Answer 5 · 2022-06-06T13:38:06.000Z

This issue has been automatically marked as stale because it has not had recent activity. It will be closed if no further activity occurs. Thank you for your contributions. You might also look our discussion channels.

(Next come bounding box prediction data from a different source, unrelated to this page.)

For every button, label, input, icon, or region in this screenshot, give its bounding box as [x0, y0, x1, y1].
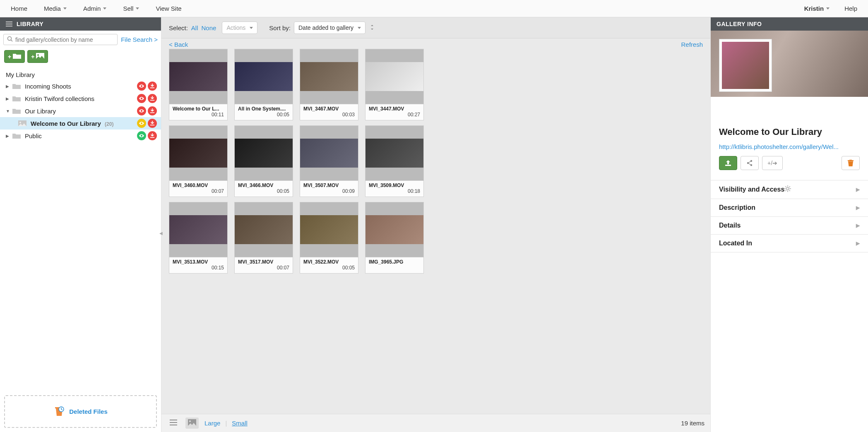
panel-resize-handle[interactable]: ◀ — [159, 225, 163, 241]
select-none-link[interactable]: None — [202, 24, 216, 31]
tree-item[interactable]: Welcome to Our Library (20) — [0, 117, 161, 130]
folder-icon — [12, 108, 21, 114]
add-gallery-button[interactable]: + — [27, 50, 48, 63]
back-link[interactable]: < Back — [169, 41, 188, 48]
red-eye-badge[interactable] — [137, 106, 146, 115]
tree-item[interactable]: ▼Our Library — [0, 105, 161, 117]
green-eye-badge[interactable] — [137, 131, 146, 140]
nav-sell[interactable]: Sell — [115, 1, 147, 16]
thumbnail-image — [235, 126, 293, 180]
thumbnail-duration: 00:27 — [369, 112, 420, 118]
yellow-eye-badge[interactable] — [137, 119, 146, 128]
red-dl-badge[interactable] — [148, 119, 157, 128]
grid-scroll[interactable]: Welcome to Our L...00:11All in One Syste… — [161, 49, 710, 414]
thumbnail-image — [365, 49, 423, 104]
gallery-cover — [711, 31, 868, 97]
accordion-row[interactable]: Visibility and Access▶ — [711, 180, 868, 199]
thumbnail-grid: Welcome to Our L...00:11All in One Syste… — [169, 49, 703, 274]
nav-user-label: Kristin — [804, 5, 824, 12]
library-search-input[interactable] — [15, 36, 114, 43]
red-dl-badge[interactable] — [148, 106, 157, 115]
svg-point-0 — [8, 37, 12, 41]
tree-item-count: (20) — [103, 121, 114, 127]
accordion-row[interactable]: Description▶ — [711, 199, 868, 217]
thumbnail-tile[interactable]: MVI_3460.MOV00:07 — [169, 125, 228, 197]
select-all-link[interactable]: All — [191, 24, 198, 31]
actions-dropdown[interactable]: Actions — [222, 22, 257, 34]
item-count: 19 items — [681, 420, 704, 427]
tree-item[interactable]: ▶Kristin Twiford collections — [0, 92, 161, 105]
accordion-row[interactable]: Located In▶ — [711, 235, 868, 252]
expander-icon[interactable]: ▶ — [6, 134, 10, 138]
thumbnail-name: IMG_3965.JPG — [369, 259, 420, 265]
library-header: LIBRARY — [0, 17, 161, 31]
sort-toggle-icon[interactable] — [369, 24, 375, 32]
accordion-row[interactable]: Details▶ — [711, 217, 868, 235]
thumbnail-tile[interactable]: MVI_3522.MOV00:05 — [300, 202, 358, 274]
share-button[interactable] — [741, 156, 759, 170]
expander-icon[interactable]: ▼ — [6, 109, 10, 113]
nav-admin[interactable]: Admin — [76, 1, 114, 16]
size-small-link[interactable]: Small — [232, 420, 248, 427]
thumbnail-tile[interactable]: MVI_3517.MOV00:07 — [234, 202, 293, 274]
expander-icon[interactable]: ▶ — [6, 96, 10, 101]
thumbnail-image — [300, 49, 358, 104]
nav-user[interactable]: Kristin — [797, 1, 837, 16]
thumbnail-tile[interactable]: MVI_3447.MOV00:27 — [365, 49, 424, 120]
nav-home[interactable]: Home — [3, 1, 35, 16]
thumbnail-duration: 00:15 — [173, 265, 224, 271]
thumbnail-tile[interactable]: MVI_3509.MOV00:18 — [365, 125, 424, 197]
thumbnail-tile[interactable]: Welcome to Our L...00:11 — [169, 49, 228, 120]
nav-view-site[interactable]: View Site — [148, 1, 189, 16]
thumbnail-tile[interactable]: MVI_3513.MOV00:15 — [169, 202, 228, 274]
gear-icon[interactable] — [784, 185, 791, 194]
upload-button[interactable] — [719, 156, 737, 170]
refresh-link[interactable]: Refresh — [681, 41, 703, 48]
red-dl-badge[interactable] — [148, 82, 157, 91]
delete-button[interactable] — [842, 156, 860, 170]
accordion-label: Visibility and Access — [719, 186, 784, 193]
move-button[interactable]: +/➔ — [762, 156, 783, 170]
red-eye-badge[interactable] — [137, 82, 146, 91]
nav-home-label: Home — [11, 5, 27, 12]
my-library-label: My Library — [0, 68, 161, 80]
thumbnail-name: MVI_3466.MOV — [238, 182, 289, 188]
gallery-info-header-label: GALLERY INFO — [717, 21, 762, 27]
size-large-link[interactable]: Large — [204, 420, 220, 427]
thumbnail-tile[interactable]: MVI_3466.MOV00:05 — [234, 125, 293, 197]
deleted-files-box[interactable]: Deleted Files — [4, 395, 157, 428]
svg-point-3 — [37, 54, 39, 56]
gallery-cover-thumb — [719, 39, 772, 92]
select-label: Select: — [169, 24, 188, 31]
gallery-actions: +/➔ — [719, 156, 860, 170]
tree-item[interactable]: ▶Incoming Shoots — [0, 80, 161, 92]
red-dl-badge[interactable] — [148, 94, 157, 103]
thumbnail-tile[interactable]: MVI_3507.MOV00:09 — [300, 125, 358, 197]
menu-icon[interactable] — [167, 418, 180, 428]
thumbnail-duration: 00:05 — [238, 112, 289, 118]
nav-help[interactable]: Help — [837, 1, 865, 16]
nav-media[interactable]: Media — [36, 1, 74, 16]
image-icon — [36, 53, 44, 60]
thumbnail-tile[interactable]: IMG_3965.JPG — [365, 202, 424, 274]
expander-icon[interactable]: ▶ — [6, 84, 10, 89]
deleted-files-label: Deleted Files — [69, 408, 108, 415]
thumbnail-tile[interactable]: MVI_3467.MOV00:03 — [300, 49, 358, 120]
add-collection-button[interactable]: + — [4, 50, 25, 63]
sort-dropdown[interactable]: Date added to gallery — [294, 22, 365, 34]
library-search-wrap[interactable] — [3, 34, 118, 45]
gallery-url[interactable]: http://ktlibris.photoshelter.com/gallery… — [719, 143, 860, 150]
tree-item[interactable]: ▶Public — [0, 130, 161, 142]
thumbnail-name: MVI_3513.MOV — [173, 259, 224, 265]
red-eye-badge[interactable] — [137, 94, 146, 103]
nav-sell-label: Sell — [123, 5, 133, 12]
grid-subheader: < Back Refresh — [161, 38, 710, 49]
thumbnail-name: MVI_3507.MOV — [303, 182, 355, 188]
thumbnail-tile[interactable]: All in One System....00:05 — [234, 49, 293, 120]
file-search-link[interactable]: File Search > — [121, 36, 158, 43]
search-icon — [7, 36, 13, 43]
red-dl-badge[interactable] — [148, 131, 157, 140]
grid-toolbar: Select: All None Actions Sort by: Date a… — [161, 17, 710, 38]
tree-item-label: Our Library — [25, 108, 137, 115]
thumbnail-view-icon[interactable] — [185, 418, 199, 429]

Answer 6 · 2022-06-28T04:22:49.000Z

This issue was resolved by adding memory

Answer 7 · 2022-07-26T19:52:20.000Z

Hi @BlackMamba1122,

I am facing the same issue.

Can you please give more detail on what you mean by "adding memory"? Did you use a different GPU with larger VRAM?

Thanks.

Answer 8 · 2022-08-01T07:30:56.000Z

Hi @BlackMamba1122,

I am facing the same issue.

Can you please give more detail on what you mean by "adding memory"? Did you use a different GPU with larger VRAM?

Thanks.

Hi, sorry I just read your comment. Yes, before I used RAM: 16 GiB dual channel, and now I used 32 GiB dual channel. But it only works in batch_size=4.

Answer 9 · 2023-01-24T14:18:02.000Z

I experienced this issue on Linux and I solved it by running

$ unset LD_LIBRARY_PATH

Answer 10 · 2023-02-01T14:11:49.000Z

I got this error too. It's funny that re-executing the code solved the problem for me.

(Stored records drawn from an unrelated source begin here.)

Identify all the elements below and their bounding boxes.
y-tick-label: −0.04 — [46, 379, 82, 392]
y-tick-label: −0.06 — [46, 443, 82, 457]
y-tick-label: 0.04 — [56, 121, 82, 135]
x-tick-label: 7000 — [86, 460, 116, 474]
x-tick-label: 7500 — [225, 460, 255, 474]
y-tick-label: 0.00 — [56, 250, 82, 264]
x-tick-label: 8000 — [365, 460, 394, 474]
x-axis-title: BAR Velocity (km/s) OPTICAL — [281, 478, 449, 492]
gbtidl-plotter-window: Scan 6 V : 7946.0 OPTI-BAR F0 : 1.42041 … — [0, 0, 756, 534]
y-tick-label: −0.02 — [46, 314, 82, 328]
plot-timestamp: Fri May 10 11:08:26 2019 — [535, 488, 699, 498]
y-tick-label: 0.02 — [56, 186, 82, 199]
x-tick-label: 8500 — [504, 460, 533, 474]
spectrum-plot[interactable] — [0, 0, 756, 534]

Answer 11 · 2023-02-21T07:26:22.000Z

unset LD_LIBRARY_PATH

Saved my day! Thanks!

Answer 12 · 2023-04-19T18:56:07.000Z

I still got this error after trying 'unset LD_LIBRARY_PATH'. The thing for me is it can run on CPU. But not on cuda

Answer 13 · 2023-06-15T11:29:26.000Z

I'm still having this issue after running 'unset LD_LIBRARY_PATH'

Answer 14 · 2023-08-04T11:19:11.000Z

unset LD_LIBRARY_PATH

Hoping to understand this issue deeper. For those who found success in this command, why does this command work for you? I'm reading this link but I'm not following how it is connected to the CUDA error.

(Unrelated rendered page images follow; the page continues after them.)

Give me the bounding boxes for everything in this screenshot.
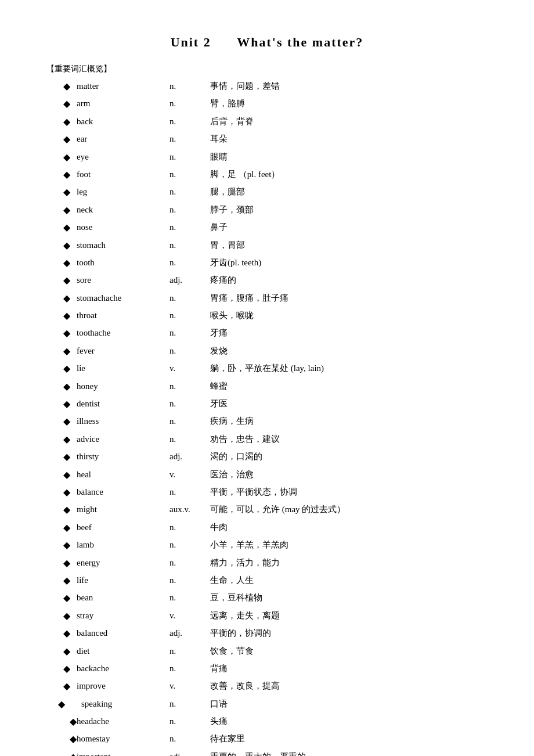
- vocab-row: ◆dietn.饮食，节食: [46, 643, 488, 660]
- vocab-row: ◆dentistn.牙医: [46, 395, 488, 413]
- vocab-row: ◆headachen.头痛: [46, 713, 488, 730]
- vocab-pos: adj.: [169, 448, 210, 466]
- vocab-bullet: ◆: [46, 625, 77, 642]
- vocab-word: backache: [77, 660, 169, 678]
- vocab-bullet: ◆: [46, 466, 77, 484]
- vocab-row: ◆backachen.背痛: [46, 660, 488, 678]
- vocab-row: ◆lifen.生命，人生: [46, 572, 488, 589]
- vocab-pos: adj.: [169, 272, 210, 289]
- vocab-word: balance: [77, 484, 169, 501]
- vocab-table: ◆mattern.事情，问题，差错◆armn.臂，胳膊◆backn.后背，背脊◆…: [46, 78, 488, 756]
- vocab-row: ◆liev.躺，卧，平放在某处 (lay, lain): [46, 360, 488, 377]
- unit-number: Unit 2: [171, 35, 211, 49]
- vocab-row: ◆neckn.脖子，颈部: [46, 201, 488, 219]
- vocab-meaning: 疼痛的: [210, 272, 488, 289]
- vocab-bullet: ◆: [46, 378, 77, 395]
- vocab-pos: adj.: [169, 625, 210, 642]
- vocab-meaning: 平衡的，协调的: [210, 625, 488, 642]
- vocab-bullet: ◆: [46, 643, 77, 660]
- vocab-bullet: ◆: [46, 678, 77, 695]
- vocab-word: neck: [77, 201, 169, 219]
- vocab-word: homestay: [77, 730, 169, 748]
- vocab-meaning: 医治，治愈: [210, 466, 488, 484]
- vocab-word: dentist: [77, 395, 169, 413]
- vocab-meaning: 耳朵: [210, 131, 488, 148]
- vocab-word: sore: [77, 272, 169, 289]
- vocab-row: ◆footn.脚，足 （pl. feet）: [46, 166, 488, 183]
- vocab-meaning: 牙齿(pl. teeth): [210, 254, 488, 272]
- vocab-word: ear: [77, 131, 169, 148]
- vocab-pos: n.: [169, 343, 210, 360]
- vocab-word: lamb: [77, 537, 169, 554]
- vocab-bullet: ◆: [46, 484, 77, 501]
- vocab-pos: n.: [169, 730, 210, 748]
- vocab-pos: n.: [169, 201, 210, 219]
- page-title: Unit 2 What's the matter?: [46, 35, 488, 50]
- vocab-row: ◆backn.后背，背脊: [46, 113, 488, 131]
- vocab-word: eye: [77, 149, 169, 166]
- vocab-row: ◆improvev.改善，改良，提高: [46, 678, 488, 695]
- vocab-pos: n.: [169, 149, 210, 166]
- vocab-meaning: 脚，足 （pl. feet）: [210, 166, 488, 183]
- vocab-word: matter: [77, 78, 169, 95]
- vocab-meaning: 后背，背脊: [210, 113, 488, 131]
- vocab-word: important: [77, 748, 169, 756]
- vocab-pos: n.: [169, 572, 210, 589]
- vocab-meaning: 可能，可以，允许 (may 的过去式）: [210, 501, 488, 519]
- vocab-pos: n.: [169, 589, 210, 607]
- vocab-word: stomachache: [77, 290, 169, 307]
- vocab-pos: n.: [169, 166, 210, 183]
- vocab-word: stomach: [77, 237, 169, 254]
- vocab-word: arm: [77, 95, 169, 113]
- vocab-pos: n.: [169, 713, 210, 730]
- vocab-row: ◆eyen.眼睛: [46, 149, 488, 166]
- vocab-pos: n.: [169, 660, 210, 678]
- vocab-word: heal: [77, 466, 169, 484]
- vocab-row: ◆healv.医治，治愈: [46, 466, 488, 484]
- vocab-pos: n.: [169, 237, 210, 254]
- vocab-word: improve: [77, 678, 169, 695]
- vocab-word: headache: [77, 713, 169, 730]
- vocab-word: thirsty: [77, 448, 169, 466]
- vocab-pos: n.: [169, 131, 210, 148]
- vocab-row: ◆speakingn.口语: [46, 696, 488, 713]
- vocab-meaning: 精力，活力，能力: [210, 555, 488, 572]
- vocab-row: ◆advicen.劝告，忠告，建议: [46, 431, 488, 448]
- vocab-word: fever: [77, 343, 169, 360]
- vocab-bullet: ◆: [46, 95, 77, 113]
- vocab-bullet: ◆: [46, 448, 77, 466]
- vocab-meaning: 改善，改良，提高: [210, 678, 488, 695]
- vocab-row: ◆mightaux.v.可能，可以，允许 (may 的过去式）: [46, 501, 488, 519]
- vocab-pos: n.: [169, 95, 210, 113]
- vocab-pos: adj.: [169, 748, 210, 756]
- unit-subtitle: What's the matter?: [237, 35, 363, 49]
- vocab-meaning: 牛肉: [210, 519, 488, 537]
- vocab-word: balanced: [77, 625, 169, 642]
- vocab-bullet: ◆: [46, 113, 77, 131]
- vocab-row: ◆thirstyadj.渴的，口渴的: [46, 448, 488, 466]
- vocab-word: bean: [77, 589, 169, 607]
- vocab-meaning: 待在家里: [210, 730, 488, 748]
- vocab-meaning: 躺，卧，平放在某处 (lay, lain): [210, 360, 488, 377]
- vocab-row: ◆stomachn.胃，胃部: [46, 237, 488, 254]
- vocab-meaning: 腿，腿部: [210, 183, 488, 201]
- vocab-meaning: 小羊，羊羔，羊羔肉: [210, 537, 488, 554]
- vocab-pos: v.: [169, 360, 210, 377]
- vocab-bullet: ◆: [46, 713, 77, 730]
- vocab-row: ◆honeyn.蜂蜜: [46, 378, 488, 395]
- vocab-meaning: 胃痛，腹痛，肚子痛: [210, 290, 488, 307]
- vocab-row: ◆stomachachen.胃痛，腹痛，肚子痛: [46, 290, 488, 307]
- vocab-word: life: [77, 572, 169, 589]
- vocab-row: ◆toothachen.牙痛: [46, 325, 488, 342]
- vocab-row: ◆toothn.牙齿(pl. teeth): [46, 254, 488, 272]
- vocab-pos: n.: [169, 78, 210, 95]
- vocab-row: ◆soreadj.疼痛的: [46, 272, 488, 289]
- vocab-row: ◆homestayn.待在家里: [46, 730, 488, 748]
- vocab-pos: n.: [169, 183, 210, 201]
- vocab-row: ◆earn.耳朵: [46, 131, 488, 148]
- vocab-meaning: 重要的，重大的，严重的: [210, 748, 488, 756]
- vocab-bullet: ◆: [46, 237, 77, 254]
- vocab-pos: n.: [169, 484, 210, 501]
- vocab-row: ◆beefn.牛肉: [46, 519, 488, 537]
- vocab-word: throat: [77, 307, 169, 325]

Answer 15 · 2023-08-29T14:52:32.000Z

I experienced this issue on Linux and I solved it by running
$ unset LD_LIBRARY_PATH

I LOVE YOU

Answer 16 · 2023-09-17T15:11:21.000Z

I experienced this issue on Linux and I solved it by running
$ unset LD_LIBRARY_PATH

I figured this out!!! THX! I don't understand it, but I was just in awe.

Answer 17 · 2023-10-18T05:45:37.000Z

I still got this error after trying 'unset LD_LIBRARY_PATH'. The thing for me is it can run on CPU. But not on cuda

Same. Can someone help?

Answer 18 · 2024-03-16T09:20:58.000Z

Also fixed for me after $ unset LD_LIBRARY_PATH and would love to know why.

Answer 19 · 2024-04-26T09:13:49.000Z

I experienced this issue on Linux and I solved it by running
$ unset LD_LIBRARY_PATH

Thank you very much, this worked for me, but I specifically want to know why?